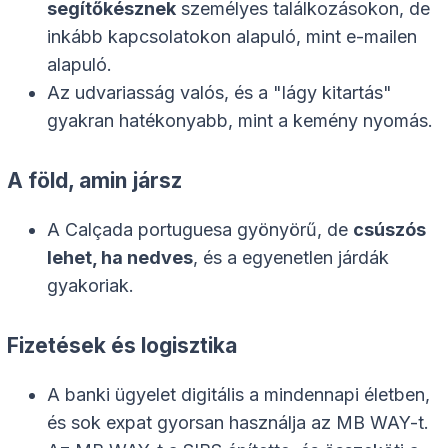
segítőkésznek
személyes találkozásokon, de
inkább kapcsolatokon alapuló, mint e-mailen
alapuló.
Az udvariasság valós, és a "lágy kitartás"
gyakran hatékonyabb, mint a kemény nyomás.
A föld, amin jársz
A Calçada portuguesa gyönyörű, de
csúszós
lehet, ha nedves
, és a egyenetlen járdák
gyakoriak.
Fizetések és logisztika
A banki ügyelet digitális a mindennapi életben,
és sok expat gyorsan használja az MB WAY-t.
----------
WHAT THIS TASK INVOLVES: Output the listing above exactly, but leave its pictures behind.

PROBLEM SOLUTION:
segítőkésznek
személyes találkozásokon, de
inkább kapcsolatokon alapuló, mint e-mailen
alapuló.
Az udvariasság valós, és a "lágy kitartás"
gyakran hatékonyabb, mint a kemény nyomás.
A föld, amin jársz
A Calçada portuguesa gyönyörű, de
csúszós
lehet, ha nedves
, és a egyenetlen járdák
gyakoriak.
Fizetések és logisztika
A banki ügyelet digitális a mindennapi életben,
és sok expat gyorsan használja az MB WAY-t.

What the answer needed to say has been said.